_SUPPLIED RECORDS_
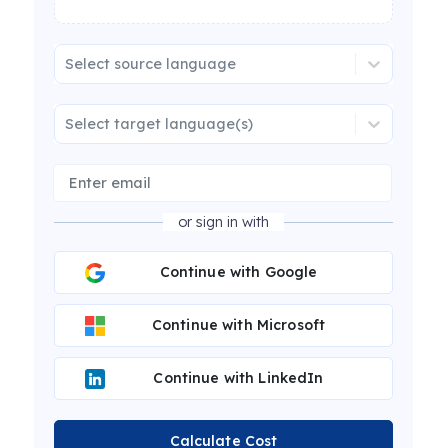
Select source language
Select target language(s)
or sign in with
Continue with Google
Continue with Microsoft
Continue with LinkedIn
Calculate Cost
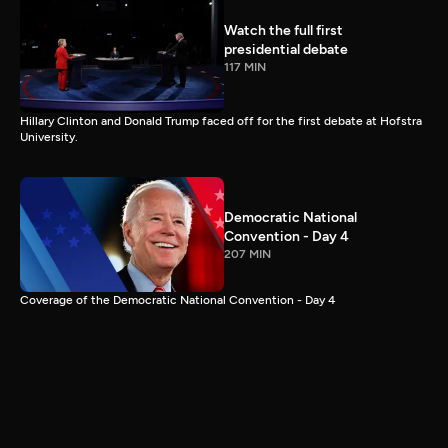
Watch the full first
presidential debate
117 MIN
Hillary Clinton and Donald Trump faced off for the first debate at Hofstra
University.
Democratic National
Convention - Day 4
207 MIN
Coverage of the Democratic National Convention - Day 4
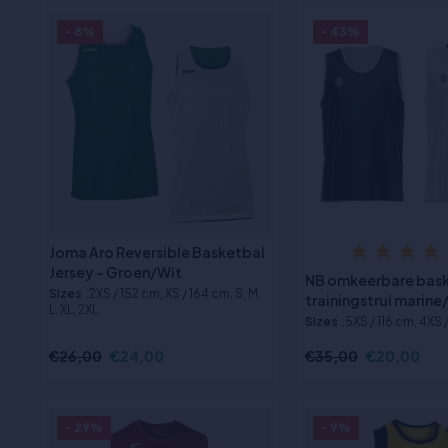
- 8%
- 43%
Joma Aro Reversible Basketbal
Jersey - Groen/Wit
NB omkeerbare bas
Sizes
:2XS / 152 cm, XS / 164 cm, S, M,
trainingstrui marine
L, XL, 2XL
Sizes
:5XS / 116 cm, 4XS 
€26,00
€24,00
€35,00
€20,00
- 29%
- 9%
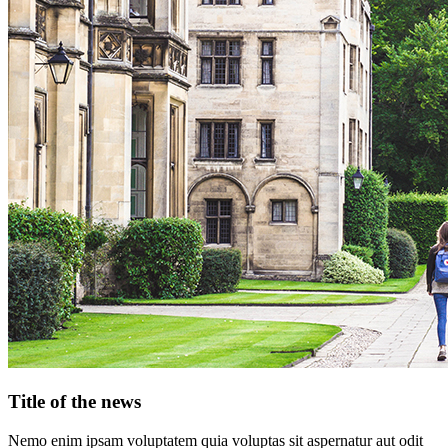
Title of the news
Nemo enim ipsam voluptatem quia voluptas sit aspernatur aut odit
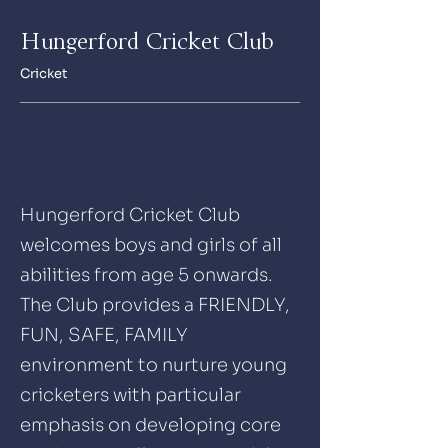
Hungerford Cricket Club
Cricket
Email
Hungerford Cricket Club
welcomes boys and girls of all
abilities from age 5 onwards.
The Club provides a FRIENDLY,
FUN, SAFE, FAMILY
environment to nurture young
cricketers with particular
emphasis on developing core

_EXERCISE REQUIREMENTS_
Please copy out every line in the listing that has the string "Democratic".

_TASK OUTPUT_
Democratic National
Coverage of the Democratic National Convention - Day 4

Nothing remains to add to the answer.